If you didn’t make it through the excerpt above, there’s a chance Riddley Walker isn’t for you. Told entirely in a severely degraded form of English, Riddley Walker follows the titular protagonist through approximately two weeks of his life, from his Naming Day on his 12th birthday. The setting in which Riddley Walker takes place is post-apocalyptic in the extreme. Although it’s never made explicit, it’s implied that there was a nuclear war which literally blew England (and possibly the entire world) back to the Stone Age. There are no guns, no computers, no electricity, and only the vaguest traces of the modern world remain. The government, what’s left of it, spreads information through religious/political puppet shows called Eusa Shows. Eusa himself may or may not have been a real person, but is now remembered mainly from Eusa Story, a religious myth which tries to explain, in terms the remaining humans can understand, what the human race used to be capable of and how they’ve ended up where they are today.
Summarizing the plot itself, which revolves around the attempts of several factions to create gunpowder, is pointless, since the real beauty of Riddley Walker comes from the themes and, especially, the language. As mentioned above, there’s hardly a sentence in the entire book written in modern English, save a short story about a painting of St. Eustace which is immediately (mis)interpreted by Goodparley, the acting Pry Mincer. Words are respelled and repurposed, first, to create dual meanings (such as “oansome” for lonesome, which rolls “on my own”, ”lonesome”, and “one” into one word); secondly, as an easy way of world-building—it’s immediately obvious that things here are different; and thirdly, to draw us into Riddley’s world and viewpoint—We’re forced to slow down and experience the world at the same pace as Riddley.

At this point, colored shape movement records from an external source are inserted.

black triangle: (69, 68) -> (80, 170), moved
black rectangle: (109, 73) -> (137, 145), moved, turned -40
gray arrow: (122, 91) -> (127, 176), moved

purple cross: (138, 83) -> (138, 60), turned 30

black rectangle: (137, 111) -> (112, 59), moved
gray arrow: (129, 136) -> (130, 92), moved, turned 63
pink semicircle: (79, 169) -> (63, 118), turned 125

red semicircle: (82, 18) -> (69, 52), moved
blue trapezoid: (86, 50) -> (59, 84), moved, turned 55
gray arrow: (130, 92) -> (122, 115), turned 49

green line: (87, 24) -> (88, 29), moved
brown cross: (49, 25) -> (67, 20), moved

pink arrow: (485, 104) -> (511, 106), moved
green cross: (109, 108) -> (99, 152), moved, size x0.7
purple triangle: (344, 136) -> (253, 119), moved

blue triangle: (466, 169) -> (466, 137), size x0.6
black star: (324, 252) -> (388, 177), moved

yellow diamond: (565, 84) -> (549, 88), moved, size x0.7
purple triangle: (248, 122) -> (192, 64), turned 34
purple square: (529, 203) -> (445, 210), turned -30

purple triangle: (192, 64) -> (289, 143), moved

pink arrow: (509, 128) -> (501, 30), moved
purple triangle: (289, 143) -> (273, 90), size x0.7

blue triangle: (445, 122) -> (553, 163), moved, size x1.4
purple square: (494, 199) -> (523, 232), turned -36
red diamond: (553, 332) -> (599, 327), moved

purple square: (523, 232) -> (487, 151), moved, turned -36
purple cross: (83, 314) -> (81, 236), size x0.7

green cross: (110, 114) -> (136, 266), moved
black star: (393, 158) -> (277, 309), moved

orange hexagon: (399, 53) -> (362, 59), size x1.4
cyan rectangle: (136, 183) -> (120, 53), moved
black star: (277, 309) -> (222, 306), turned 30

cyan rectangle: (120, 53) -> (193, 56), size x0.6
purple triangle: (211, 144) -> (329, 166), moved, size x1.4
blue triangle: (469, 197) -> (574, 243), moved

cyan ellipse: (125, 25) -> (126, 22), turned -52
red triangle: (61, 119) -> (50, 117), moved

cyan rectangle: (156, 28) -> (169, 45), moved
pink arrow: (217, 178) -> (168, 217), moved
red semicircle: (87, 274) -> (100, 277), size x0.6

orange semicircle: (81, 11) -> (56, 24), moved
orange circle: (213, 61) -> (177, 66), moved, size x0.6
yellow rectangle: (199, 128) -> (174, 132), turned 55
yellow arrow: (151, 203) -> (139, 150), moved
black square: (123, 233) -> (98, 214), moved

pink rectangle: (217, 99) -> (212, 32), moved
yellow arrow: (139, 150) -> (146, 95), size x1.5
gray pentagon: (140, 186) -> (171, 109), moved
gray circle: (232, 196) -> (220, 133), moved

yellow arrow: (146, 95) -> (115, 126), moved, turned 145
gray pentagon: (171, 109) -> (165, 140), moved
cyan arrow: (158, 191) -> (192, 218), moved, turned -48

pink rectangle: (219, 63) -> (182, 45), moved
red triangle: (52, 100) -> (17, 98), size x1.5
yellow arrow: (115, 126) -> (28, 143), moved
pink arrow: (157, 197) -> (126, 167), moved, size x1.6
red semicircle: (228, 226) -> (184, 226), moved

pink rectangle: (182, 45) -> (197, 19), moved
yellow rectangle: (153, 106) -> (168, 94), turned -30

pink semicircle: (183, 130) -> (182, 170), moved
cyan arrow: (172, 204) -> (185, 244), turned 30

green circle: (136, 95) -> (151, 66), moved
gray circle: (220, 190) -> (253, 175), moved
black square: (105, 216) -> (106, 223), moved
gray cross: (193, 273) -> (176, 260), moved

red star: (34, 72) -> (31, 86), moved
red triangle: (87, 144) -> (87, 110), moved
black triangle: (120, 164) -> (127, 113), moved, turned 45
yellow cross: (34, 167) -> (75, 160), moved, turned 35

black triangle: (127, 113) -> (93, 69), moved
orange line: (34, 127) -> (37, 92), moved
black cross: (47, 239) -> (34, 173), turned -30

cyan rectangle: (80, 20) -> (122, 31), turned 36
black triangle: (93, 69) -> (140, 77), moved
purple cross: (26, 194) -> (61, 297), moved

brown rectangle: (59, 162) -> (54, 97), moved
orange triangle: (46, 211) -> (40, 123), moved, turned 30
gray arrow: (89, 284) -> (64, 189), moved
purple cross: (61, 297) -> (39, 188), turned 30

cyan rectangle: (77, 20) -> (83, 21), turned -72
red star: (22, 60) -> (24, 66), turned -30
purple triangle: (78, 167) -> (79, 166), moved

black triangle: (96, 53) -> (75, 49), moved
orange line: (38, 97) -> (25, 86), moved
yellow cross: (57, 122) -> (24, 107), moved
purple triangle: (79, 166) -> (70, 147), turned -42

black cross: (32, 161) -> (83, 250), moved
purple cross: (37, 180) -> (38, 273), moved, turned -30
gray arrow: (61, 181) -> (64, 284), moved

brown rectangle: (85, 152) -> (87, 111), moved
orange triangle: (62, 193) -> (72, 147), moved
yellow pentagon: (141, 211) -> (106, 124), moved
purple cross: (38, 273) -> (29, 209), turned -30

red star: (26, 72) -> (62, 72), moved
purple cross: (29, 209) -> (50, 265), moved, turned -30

There’s a lot to this book, which took me a couple months to get through in spite of being only a couple hundred pages long, but I honestly don’t have a lot to say. There are difficult sections, but there are also moments of transcendent beauty, like the passage above, and their sheen is that much greater as a result of the ruined world surrounding them.
1 comment:
That's a good summation of Riddley Walker. It took me two or three tries to get through it the first time but now it is possibly my most favourite book.